* EXERCISE
Print exactly the lines below between the line holding "tôt surprenante. Pour" and the line holding "Комментарий", inclusive, and nothing more.

* PROVIDED RECORDS
----------------------------------------
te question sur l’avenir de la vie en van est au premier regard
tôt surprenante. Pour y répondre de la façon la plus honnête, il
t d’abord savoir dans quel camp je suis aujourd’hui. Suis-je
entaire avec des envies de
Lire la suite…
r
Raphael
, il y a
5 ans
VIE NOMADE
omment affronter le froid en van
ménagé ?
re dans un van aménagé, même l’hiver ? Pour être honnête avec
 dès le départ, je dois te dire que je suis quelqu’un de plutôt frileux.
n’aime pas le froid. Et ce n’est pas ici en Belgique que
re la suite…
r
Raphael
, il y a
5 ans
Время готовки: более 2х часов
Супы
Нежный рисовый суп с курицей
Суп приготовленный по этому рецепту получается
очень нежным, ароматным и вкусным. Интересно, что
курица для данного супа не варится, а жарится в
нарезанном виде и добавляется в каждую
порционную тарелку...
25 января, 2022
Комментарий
----------------------------------------
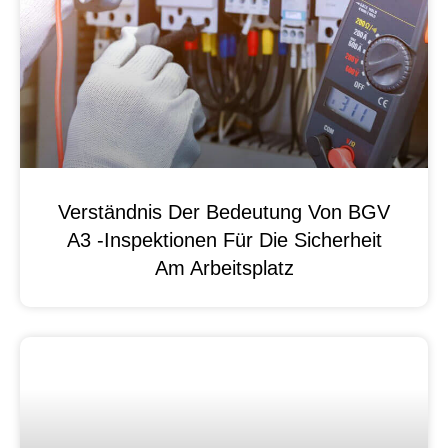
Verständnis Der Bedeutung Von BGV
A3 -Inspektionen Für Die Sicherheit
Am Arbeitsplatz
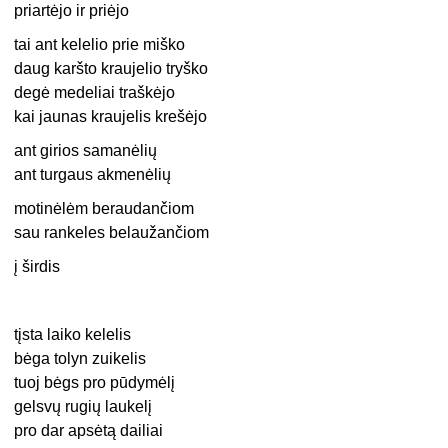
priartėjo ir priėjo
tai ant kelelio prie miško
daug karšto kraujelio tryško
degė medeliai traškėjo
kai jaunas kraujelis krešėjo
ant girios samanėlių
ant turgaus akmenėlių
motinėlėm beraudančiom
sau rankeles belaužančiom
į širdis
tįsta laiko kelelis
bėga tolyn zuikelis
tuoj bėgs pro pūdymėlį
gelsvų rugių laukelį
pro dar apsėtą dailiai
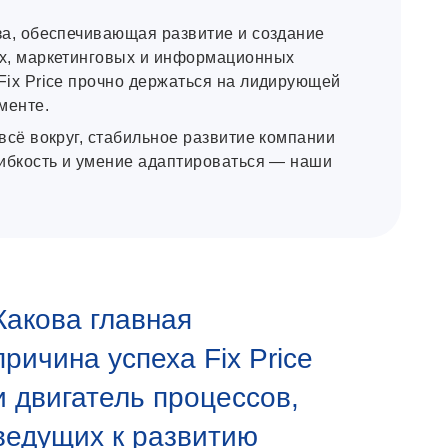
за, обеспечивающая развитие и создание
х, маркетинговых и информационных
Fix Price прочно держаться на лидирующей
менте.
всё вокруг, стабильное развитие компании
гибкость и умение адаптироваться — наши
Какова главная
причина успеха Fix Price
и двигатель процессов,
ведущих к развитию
----------------------------------------
* WORKED SOLUTION
tôt surprenante. Pour y répondre de la façon la plus honnête, il
t d’abord savoir dans quel camp je suis aujourd’hui. Suis-je
entaire avec des envies de
Lire la suite…
r
Raphael
, il y a
5 ans
VIE NOMADE
omment affronter le froid en van
ménagé ?
re dans un van aménagé, même l’hiver ? Pour être honnête avec
 dès le départ, je dois te dire que je suis quelqu’un de plutôt frileux.
n’aime pas le froid. Et ce n’est pas ici en Belgique que
re la suite…
r
Raphael
, il y a
5 ans
Время готовки: более 2х часов
Супы
Нежный рисовый суп с курицей
Суп приготовленный по этому рецепту получается
очень нежным, ароматным и вкусным. Интересно, что
курица для данного супа не варится, а жарится в
нарезанном виде и добавляется в каждую
порционную тарелку...
25 января, 2022
Комментарий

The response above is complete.